Family members had to watch the burial from a distance from their cars.
“They cover it with dirt and they’re done,” Littles said.
She said the family would try to arrange a proper funeral in the future.
‘We’re Just in Shock’
On April 12, just three days after Shackleford died, his girlfriend Glenda Thompson, 79, also passed away. She had been admitted to the hospital before him, Littles said.
Six days later, Thompson’s mother Dorthiel Ladd-Smith, 93, also died of coronavirus.
Meanwhile, Littles’ sister and her sister’s husband tested positive for COVID-19.
Her sister survived. Her brother-in-law, Rev.

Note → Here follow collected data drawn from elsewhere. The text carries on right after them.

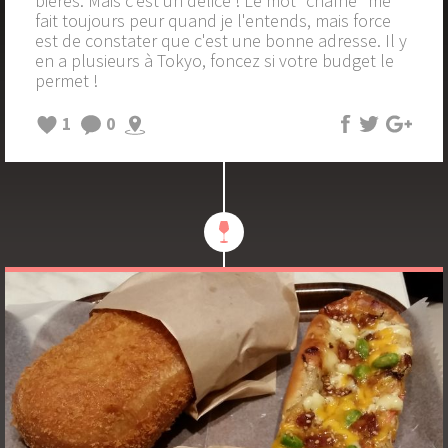
bières. Mais c'est un délice ! Le mot "chaîne" me
fait toujours peur quand je l'entends, mais force
est de constater que c'est une bonne adresse. Il y
en a plusieurs à Tokyo, foncez si votre budget le
permet !
1
0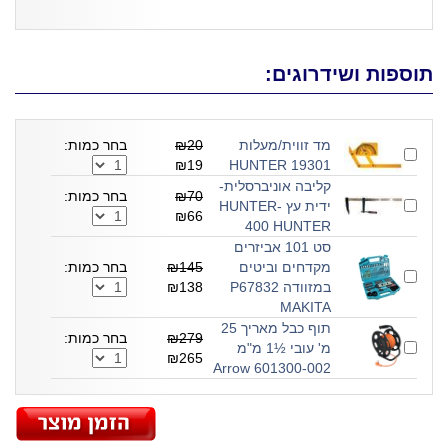
תוספות ושידרוגים:
מד זווית/מעלות
₪20
בחר כמות:
₪19
19301 HUNTER
קליבה אוניברסלית-
₪70
בחר כמות:
ידית עץ HUNTER-
₪66
400 HUNTER
סט 101 אביזרים
מקדחים וביטים
₪145
בחר כמות:
במזוודה P67832
₪138
MAKITA
תוף כבל מאריך 25
₪279
בחר כמות:
מ' עובי ½1 מ"מ
₪265
601300-002 Arrow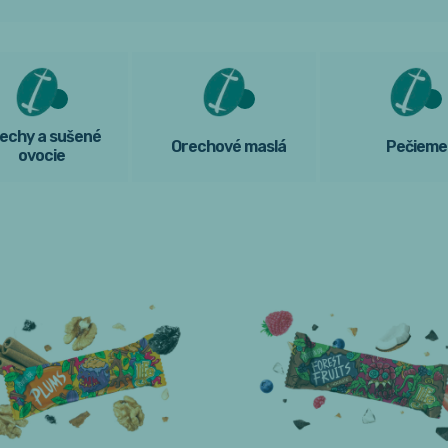
echy a sušené
Orechové maslá
Pečieme
ovocie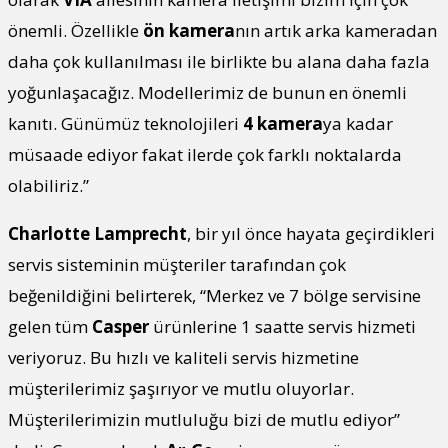
önemli. Özellikle
ön kamera
nın artık arka kameradan
daha çok kullanılması ile birlikte bu alana daha fazla
yoğunlaşacağız. Modellerimiz de bunun en önemli
kanıtı. Günümüz teknolojileri
4 kamera
ya kadar
müsaade ediyor fakat ilerde çok farklı noktalarda
olabiliriz.”
Charlotte Lamprecht
, bir yıl önce hayata geçirdikleri
servis sisteminin müşteriler tarafından çok
beğenildiğini belirterek, “Merkez ve 7 bölge servisine
gelen tüm
Casper
ürünlerine 1 saatte servis hizmeti
veriyoruz. Bu hızlı ve kaliteli servis hizmetine
müşterilerimiz şaşırıyor ve mutlu oluyorlar.
Müşterilerimizin mutluluğu bizi de mutlu ediyor”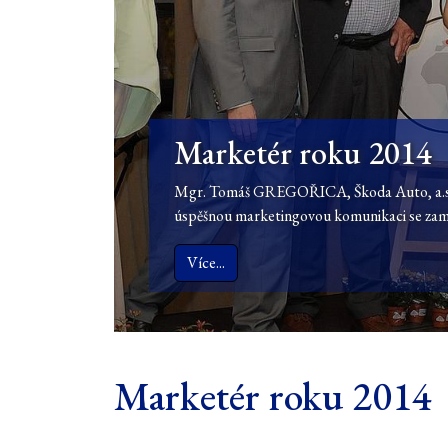
Marketér roku 2014
Mgr. Tomáš GREGOŘICA, Škoda Auto, a.s.,
úspěšnou marketingovou komunikaci se zamě
Více...
Marketér roku 2014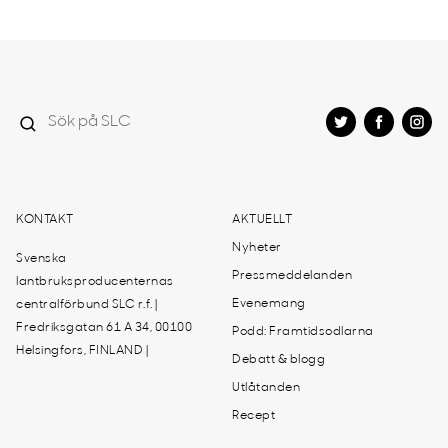
KONTAKT
AKTUELLT
Nyheter
Svenska
Pressmeddelanden
lantbruksproducenternas
Evenemang
centralförbund SLC r.f. |
Fredriksgatan 61 A 34, 00100
Podd: Framtidsodlarna
Helsingfors, FINLAND |
Debatt & blogg
Utlåtanden
Recept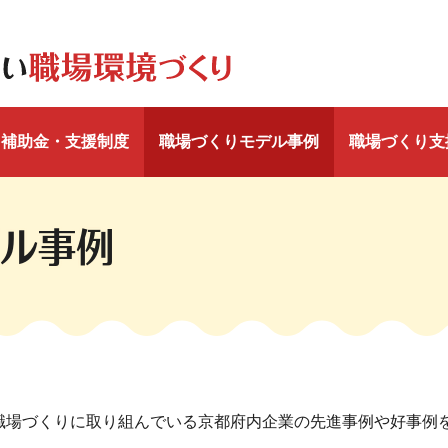
補助金・支援制度
職場づくりモデル事例
職場づくり支
ル事例
職場づくりに取り組んでいる京都府内企業の先進事例や好事例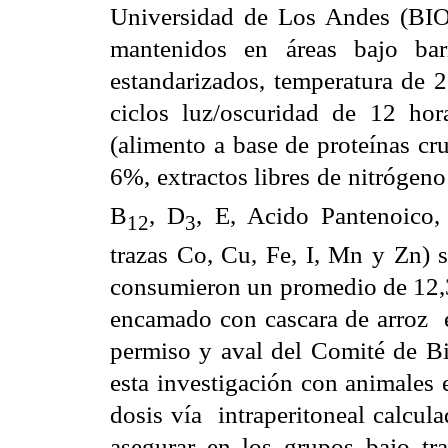
Universidad de Los Andes (BIO
mantenidos en áreas bajo bar
estandarizados, temperatura de
ciclos luz/oscuridad de 12 hor
(
alimento a base de proteínas cr
6%, extractos libres de nitróge
B
, D
, E, Acido Pantenoico,
12
3
trazas Co, Cu, Fe, I, Mn y Zn) 
consumieron un promedio de 12,3 g
encamado con cascara de arroz es
permiso y aval del Comité de B
esta investigación con animales 
dosis vía intraperitoneal calcul
asegurar en los grupos bajo tra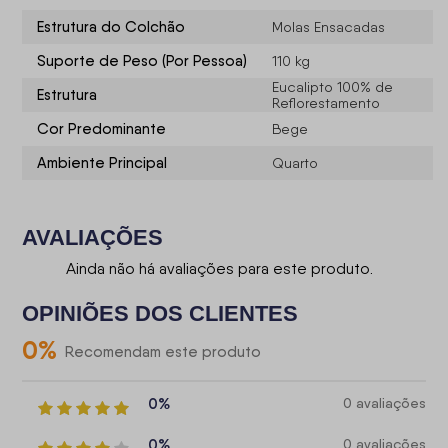
Estrutura do Colchão
Molas Ensacadas
Suporte de Peso (Por Pessoa)
110 kg
Eucalipto 100% de
Estrutura
Reflorestamento
Cor Predominante
Bege
Ambiente Principal
Quarto
AVALIAÇÕES
Ainda não há avaliações para este produto.
OPINIÕES DOS CLIENTES
0
%
Recomendam este produto
0%
0 avaliações
0%
0 avaliações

Jason D. West Sr., 58, didn’t.
He was a pastor at New Creation Baptist Church.
“We’re just in shock still, to know that this thing has hit Fort Worth and hit our community,” Littles said. “It’s been heartbreaking.”
Positive for Antibodies
Even though they never experienced any symptoms, Littles said she and her daughter wondered if they had somehow been exposed, so they got tested in late April for COVID-19 antibodies.
“It was for peace of mind,” she said.
They tested positive, meaning they also had had the disease and never knew it.
They plan to donate their plasma to help others who are sick.
Ironically, she said, they may have been able to give plasma to her father, but had no idea it was possible at the time.
“We had it and didn’t even know it,” she said.
‘I Don’t Think It’s Safe to be Out and About’
Littles said as Texas and other states open up, she will stay at home except when absolutely necessary.
“I get that people need to survive and it’s essential to some of them to open, but it’s dangerous to me,” she said. “I don’t think it’s safe to be out and about.”
She said she continues to wear a mask when she does leave home.
“I wish people would understand it’s a real thing. You don’t want to go through it,” she said. “I’m a walking testimony that yes, it can happen and it has.”